▸ **DATA SHOWN**:
>>>>

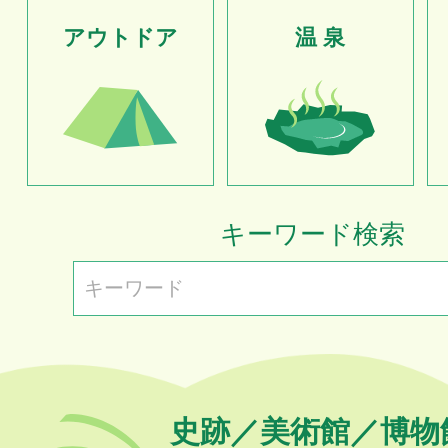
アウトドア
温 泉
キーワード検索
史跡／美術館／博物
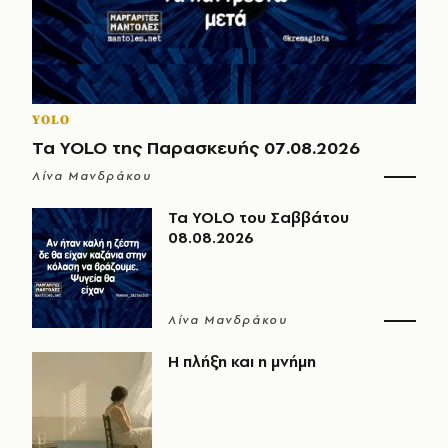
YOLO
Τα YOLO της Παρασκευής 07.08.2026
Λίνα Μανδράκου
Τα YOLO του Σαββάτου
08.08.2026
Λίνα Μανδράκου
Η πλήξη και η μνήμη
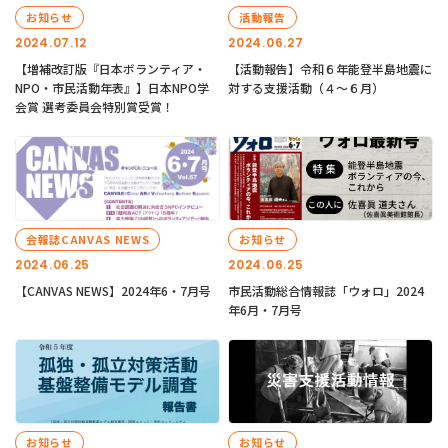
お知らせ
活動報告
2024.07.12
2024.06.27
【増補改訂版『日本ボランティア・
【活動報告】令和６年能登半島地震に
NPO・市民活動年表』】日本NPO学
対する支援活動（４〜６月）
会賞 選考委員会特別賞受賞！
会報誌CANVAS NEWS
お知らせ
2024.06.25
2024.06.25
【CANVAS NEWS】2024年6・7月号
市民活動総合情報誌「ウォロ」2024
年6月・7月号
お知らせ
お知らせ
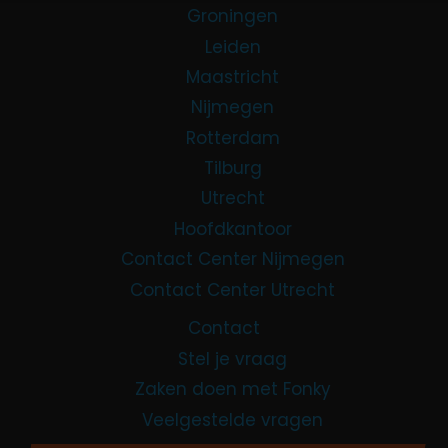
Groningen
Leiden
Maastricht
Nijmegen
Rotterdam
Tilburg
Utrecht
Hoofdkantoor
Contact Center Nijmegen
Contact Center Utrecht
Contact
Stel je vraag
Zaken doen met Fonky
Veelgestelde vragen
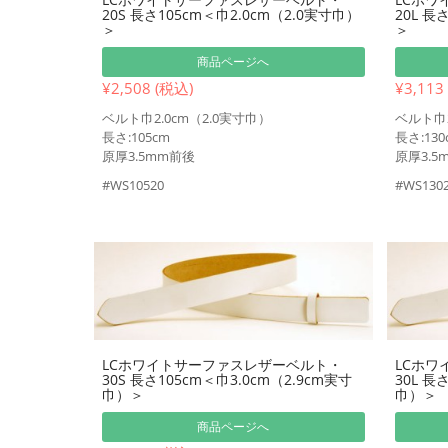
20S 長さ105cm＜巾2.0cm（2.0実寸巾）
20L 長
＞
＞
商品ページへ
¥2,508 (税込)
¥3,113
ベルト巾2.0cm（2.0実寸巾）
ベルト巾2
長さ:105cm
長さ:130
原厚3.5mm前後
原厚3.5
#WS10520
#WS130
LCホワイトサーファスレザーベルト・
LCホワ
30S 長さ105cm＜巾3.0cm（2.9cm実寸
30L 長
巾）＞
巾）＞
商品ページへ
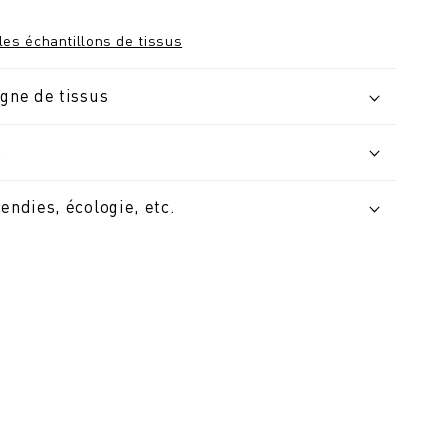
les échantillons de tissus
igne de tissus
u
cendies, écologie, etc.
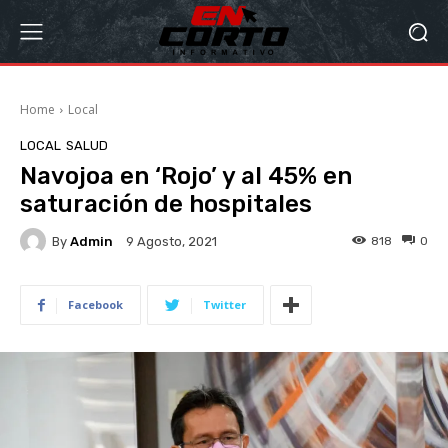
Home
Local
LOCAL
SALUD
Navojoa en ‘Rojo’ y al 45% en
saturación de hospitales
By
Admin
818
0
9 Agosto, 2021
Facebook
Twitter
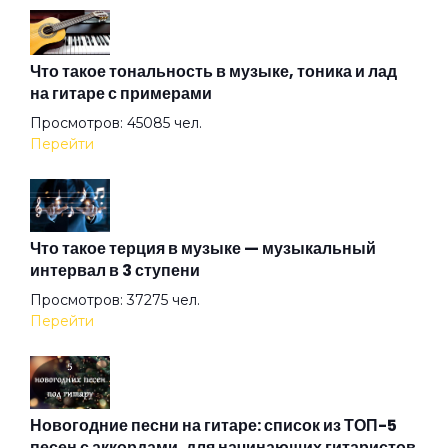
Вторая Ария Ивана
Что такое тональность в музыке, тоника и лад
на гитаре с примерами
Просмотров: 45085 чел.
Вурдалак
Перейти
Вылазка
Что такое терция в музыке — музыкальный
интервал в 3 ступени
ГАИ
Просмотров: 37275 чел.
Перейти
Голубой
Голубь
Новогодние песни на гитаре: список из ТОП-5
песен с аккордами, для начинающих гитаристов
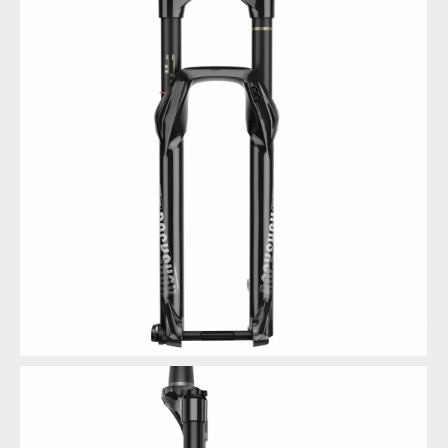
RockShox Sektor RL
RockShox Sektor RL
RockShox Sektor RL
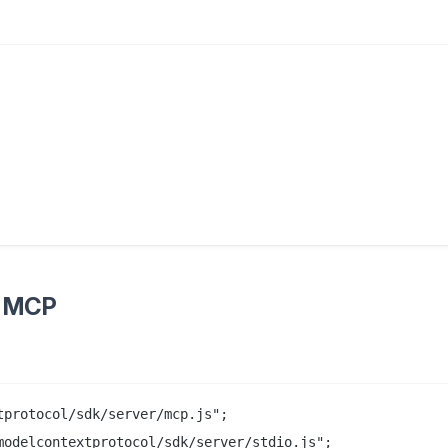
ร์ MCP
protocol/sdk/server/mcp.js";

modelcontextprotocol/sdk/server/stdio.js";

<<<<

▸ **PROBLEM**: All that's required is the material above repeated exactly, minus any picture.

▸ **SOLUTION**:
アウトドア
温 泉
キーワード検索
史跡／美術館／博物
YOLO
Τα YOLO της Παρασκευής 07.08.2026
Λίνα Μανδράκου
Τα YOLO του Σαββάτου
08.08.2026
Λίνα Μανδράκου
Η πλήξη και η μνήμη
お知らせ
活動報告
2024.07.12
2024.06.27
【増補改訂版『日本ボランティア・
【活動報告】令和６年能登半島地震に
NPO・市民活動年表』】日本NPO学
対する支援活動（４〜６月）
会賞 選考委員会特別賞受賞！
会報誌CANVAS NEWS
お知らせ
2024.06.25
2024.06.25
【CANVAS NEWS】2024年6・7月号
市民活動総合情報誌「ウォロ」2024
年6月・7月号
お知らせ
お知らせ
Groningen
Leiden
Maastricht
Nijmegen
Rotterdam
Tilburg
Utrecht
Hoofdkantoor
Contact Center Nijmegen
Contact Center Utrecht
Contact
Stel je vraag
Zaken doen met Fonky
Veelgestelde vragen
20S 長さ105cm＜巾2.0cm（2.0実寸巾）
20L 長
＞
＞
商品ページへ
¥2,508 (税込)
¥3,113
ベルト巾2.0cm（2.0実寸巾）
ベルト巾2
長さ:105cm
長さ:130
原厚3.5mm前後
原厚3.5
#WS10520
#WS130
LCホワイトサーファスレザーベルト・
LCホワ
30S 長さ105cm＜巾3.0cm（2.9cm実寸
30L 長
巾）＞
巾）＞
商品ページへ
les échantillons de tissus
igne de tissus
u
cendies, écologie, etc.
Home
Local
LOCAL
SALUD
Navojoa en ‘Rojo’ y al 45% en
saturación de hospitales
By
Admin
818
0
9 Agosto, 2021
Facebook
Twitter
Вторая Ария Ивана
Что такое тональность в музыке, тоника и лад
на гитаре с примерами
Просмотров: 45085 чел.
Вурдалак
Перейти
Вылазка
Что такое терция в музыке — музыкальный
интервал в 3 ступени
ГАИ
Просмотров: 37275 чел.
Перейти
Голубой
Голубь
Новогодние песни на гитаре: список из ТОП-5
песен с аккордами, для начинающих гитаристов
RockShox Sektor RL
RockShox Sektor RL
RockShox Sektor RL
ร์ MCP
protocol/sdk/server/mcp.js";

modelcontextprotocol/sdk/server/stdio.js";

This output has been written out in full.